A New Zealand correspndent writes to query a point I make at the beginning of By Hook or By Crook, when I meet my supposedly Welsh shepherd and he turns out to be Scottish. I said 'From a phonetic point of view all faces look the same'. My correspondent cites examples like the following:
'I attended a lecture just this week, and as the speaker approached the chair of the meeting she said "hello". I could not hear her, but I could tell from the way her mouth worked she had a strong Scottish accent.'
'In my travels as a boy, in a holiday camp in Devon I met an old man who reckoned to be able to place any person within ten miles of their place of birth just by their accent - and he was stone deaf !'
'When Mike Yarwood impersonated Harold Wilson or Ted Heath, in part his face (and posture) adopted a similar appearance to theirs.'
How does this experience tie in with my statement, he asks?
Because I was talking about anatomy, and my correspondent is talking about physiology. When the mouth is in action, then you can often get a few clues (such as the long pure vowel in the Scottish speaker's hello being visible in the rounded lips being held for longer than in other speakers) - but not when it is static. There is no evidence for anatomical differences in the external mouth, within a racial type, even between languages, let alone dialects. But there is a great deal of difference in physiology (i.e. in the way the mouth and jaw move).
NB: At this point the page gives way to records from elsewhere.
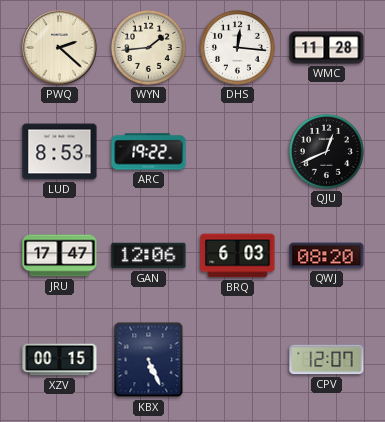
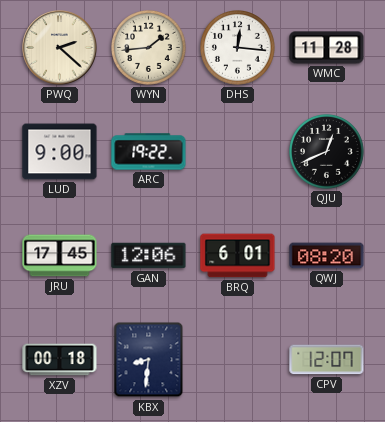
LUD: 8:53 -> 9:00
JRU: 17:47 -> 17:45
BRQ: 6:03 -> 6:01
XZV: 00:15 -> 00:18
KBX: 5:26 -> 8:31
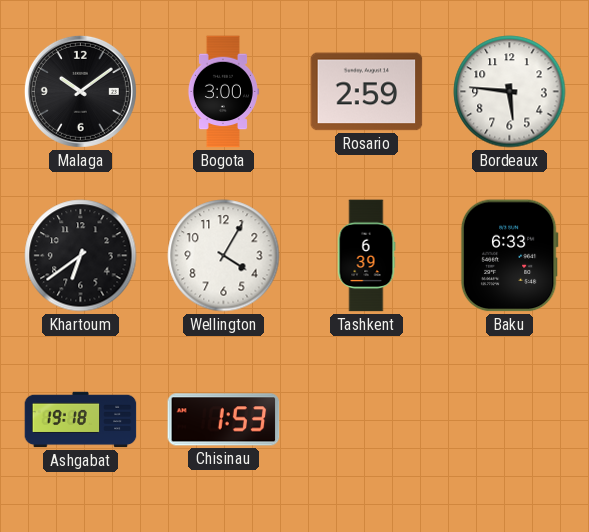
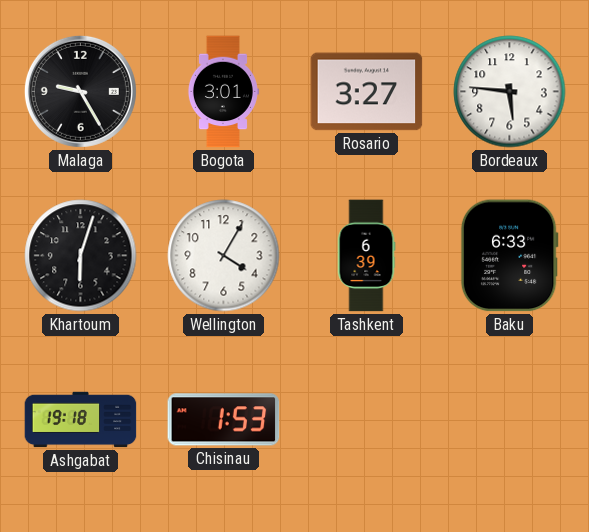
Malaga: 10:09 -> 9:25
Bogota: 3:00 -> 3:01
Rosario: 2:59 -> 3:27
Khartoum: 6:39 -> 6:03
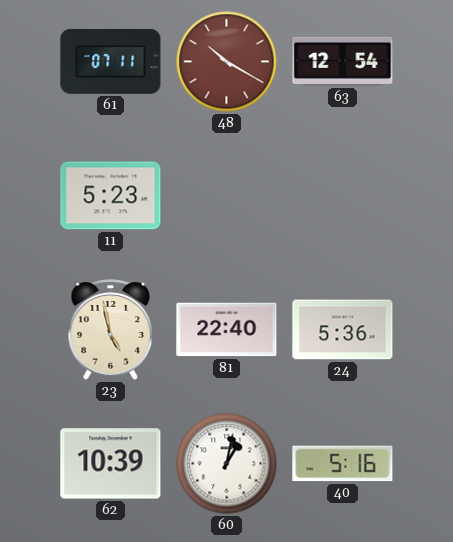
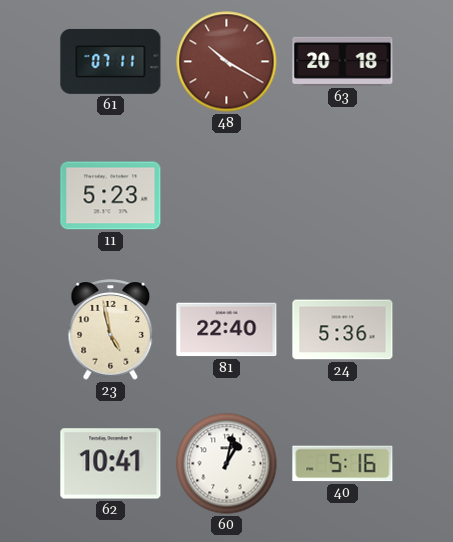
63: 12:54 -> 20:18
62: 10:39 -> 10:41
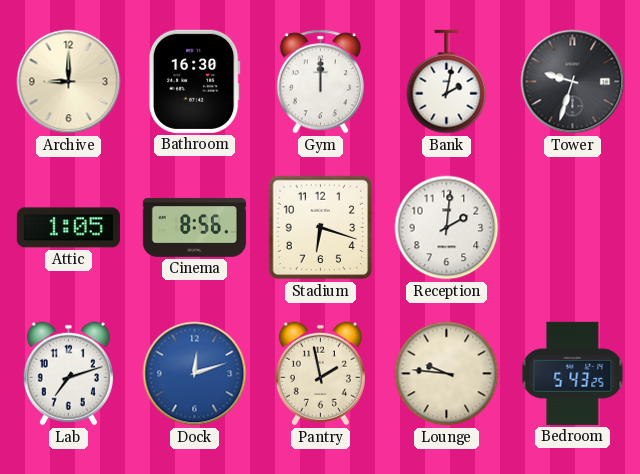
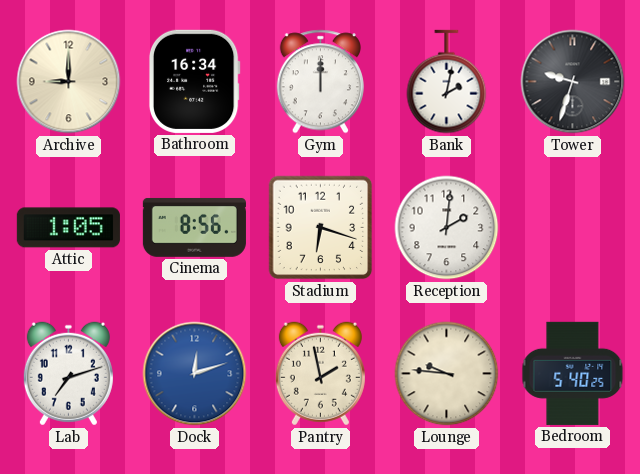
Bathroom: 16:30 -> 16:34
Bedroom: 5:43 -> 5:40
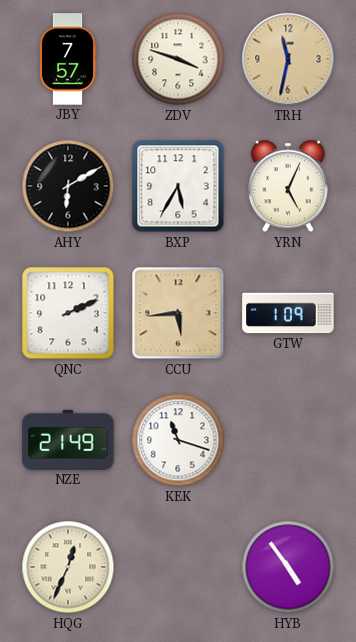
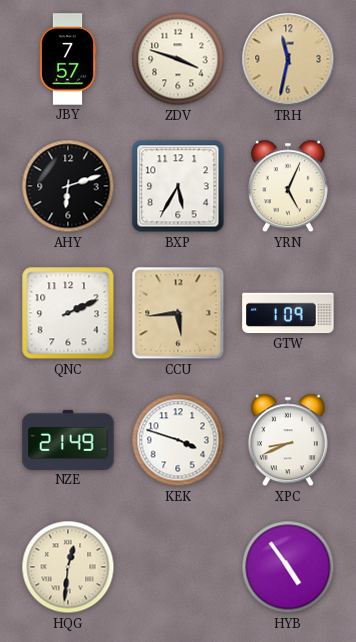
AHY: 6:10 -> 6:12
KEK: 11:18 -> 3:48
XPC: none -> 8:41
HQG: 12:34 -> 12:31
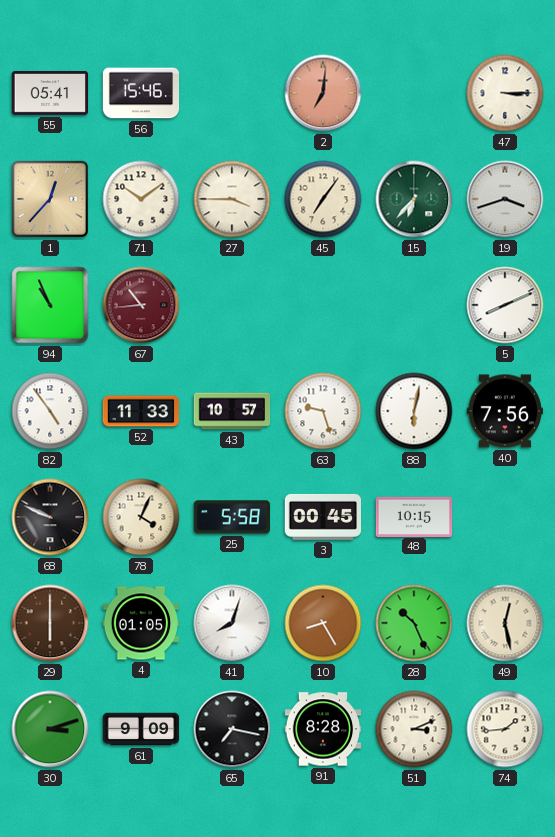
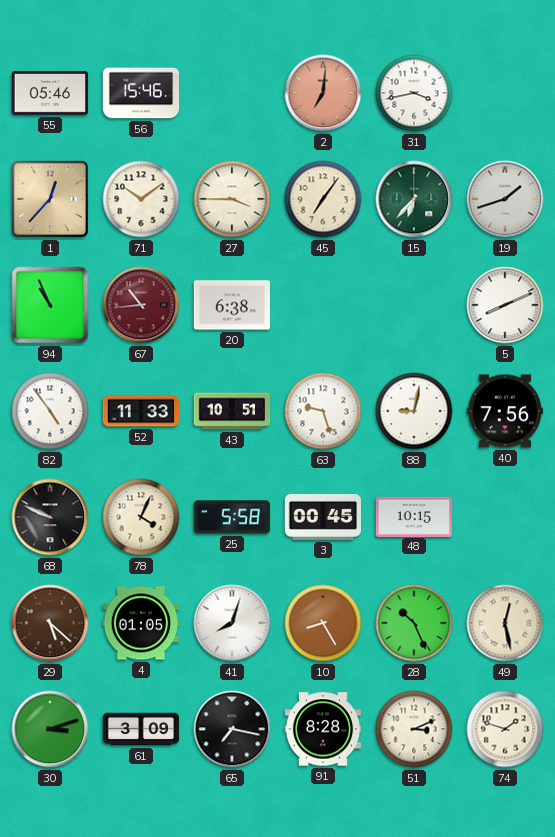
55: 05:41 -> 05:46
31: none -> 3:43
47: 3:15 -> none
19: 3:42 -> 1:42
20: none -> 6:38
43: 10:57 -> 10:51
88: 6:02 -> 9:02
29: 6:00 -> 5:22
61: 9:09 -> 3:09
74: 1:44 -> 1:48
And even when there are external differences between racial types (such as Africans and Europeans) this tells us nothing about how the speaker will sound - as is common experience on London buses, when you hear a Cockney voice behind you and then see that the speaker is plainly from Jamaica, or somewhere.
In phonetics there is a conceptual apparatus which has been developed to handle this aspect of speech: it is called 'articulatory setting' - the way we habitually 'set' our vocal organs in preparation to speak. Phonetician John Laver has written a lot about this, as indeed did I, way back in the 60s.
Citing a few anecdotes isn't persuasive. Yes, there are faces where you look and you can guess from the way the face falls that the person very likely speaks in a certain way; but when you take a large enough sample, these instances turn out to be isolated cases, and probably explicable for other reasons. There are always clues in the context which help you reach a conclusion about the linguistic origins of speakers before they start to speak.